The current crop of low-cost dimmer/control modules for LED strips all respond to the NEC remote protocol with specific function numbers (command numbers) for specific commands, however, they completely ignore the NEC Manufacturer code and will respond to any/all of them.
This is going to be problematic for most people because NEC is the most common IR protocol - it has been for well over a decade. Even protocols that offer slight variation on the original NEC,such as TiVo's will still be picked up by these LED controllers.
TRC's recommendation is absolutely the only way around this without obtaining new LED controllers - and as far as I know, every single one currently available (all of them are name-less imports) has the same issue, regardless of where you buy it.
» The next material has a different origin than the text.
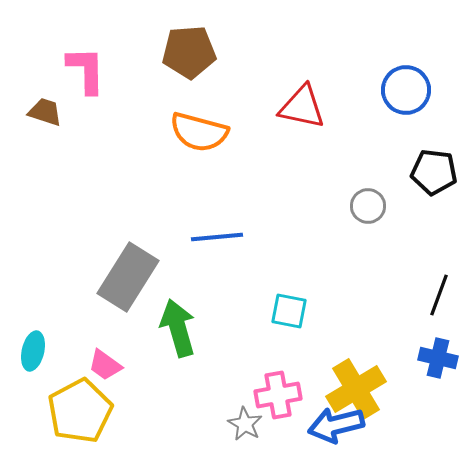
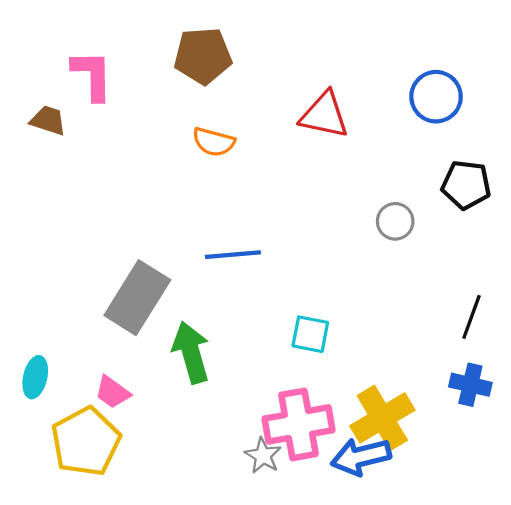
orange semicircle: (199, 132) -> (214, 142), size x0.7
pink cross: (278, 395) -> (298, 424), size x1.4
You'd pretty much need to replace the firmware on one of the existing devices to get around this.
That said, depending on what kind of controller you have and what you want to do with it, you might be able to replace it with something else entirely, even if that replacement wasn't originally intended to control LEDs at all. If you have a simple single-color light strip then all you need to turn it ON/OFF is the ability to connect and disconnect 12v to it (with a suitable current supply). If you want to dim the LEDs you further need the ability to regulate the 12v - with a digital potentiometer. The ON/OFF is easy to solve with an IR-based power relay to which you'd connect the LED's power transformer, teaching it some other un-duplicated code as a trigger.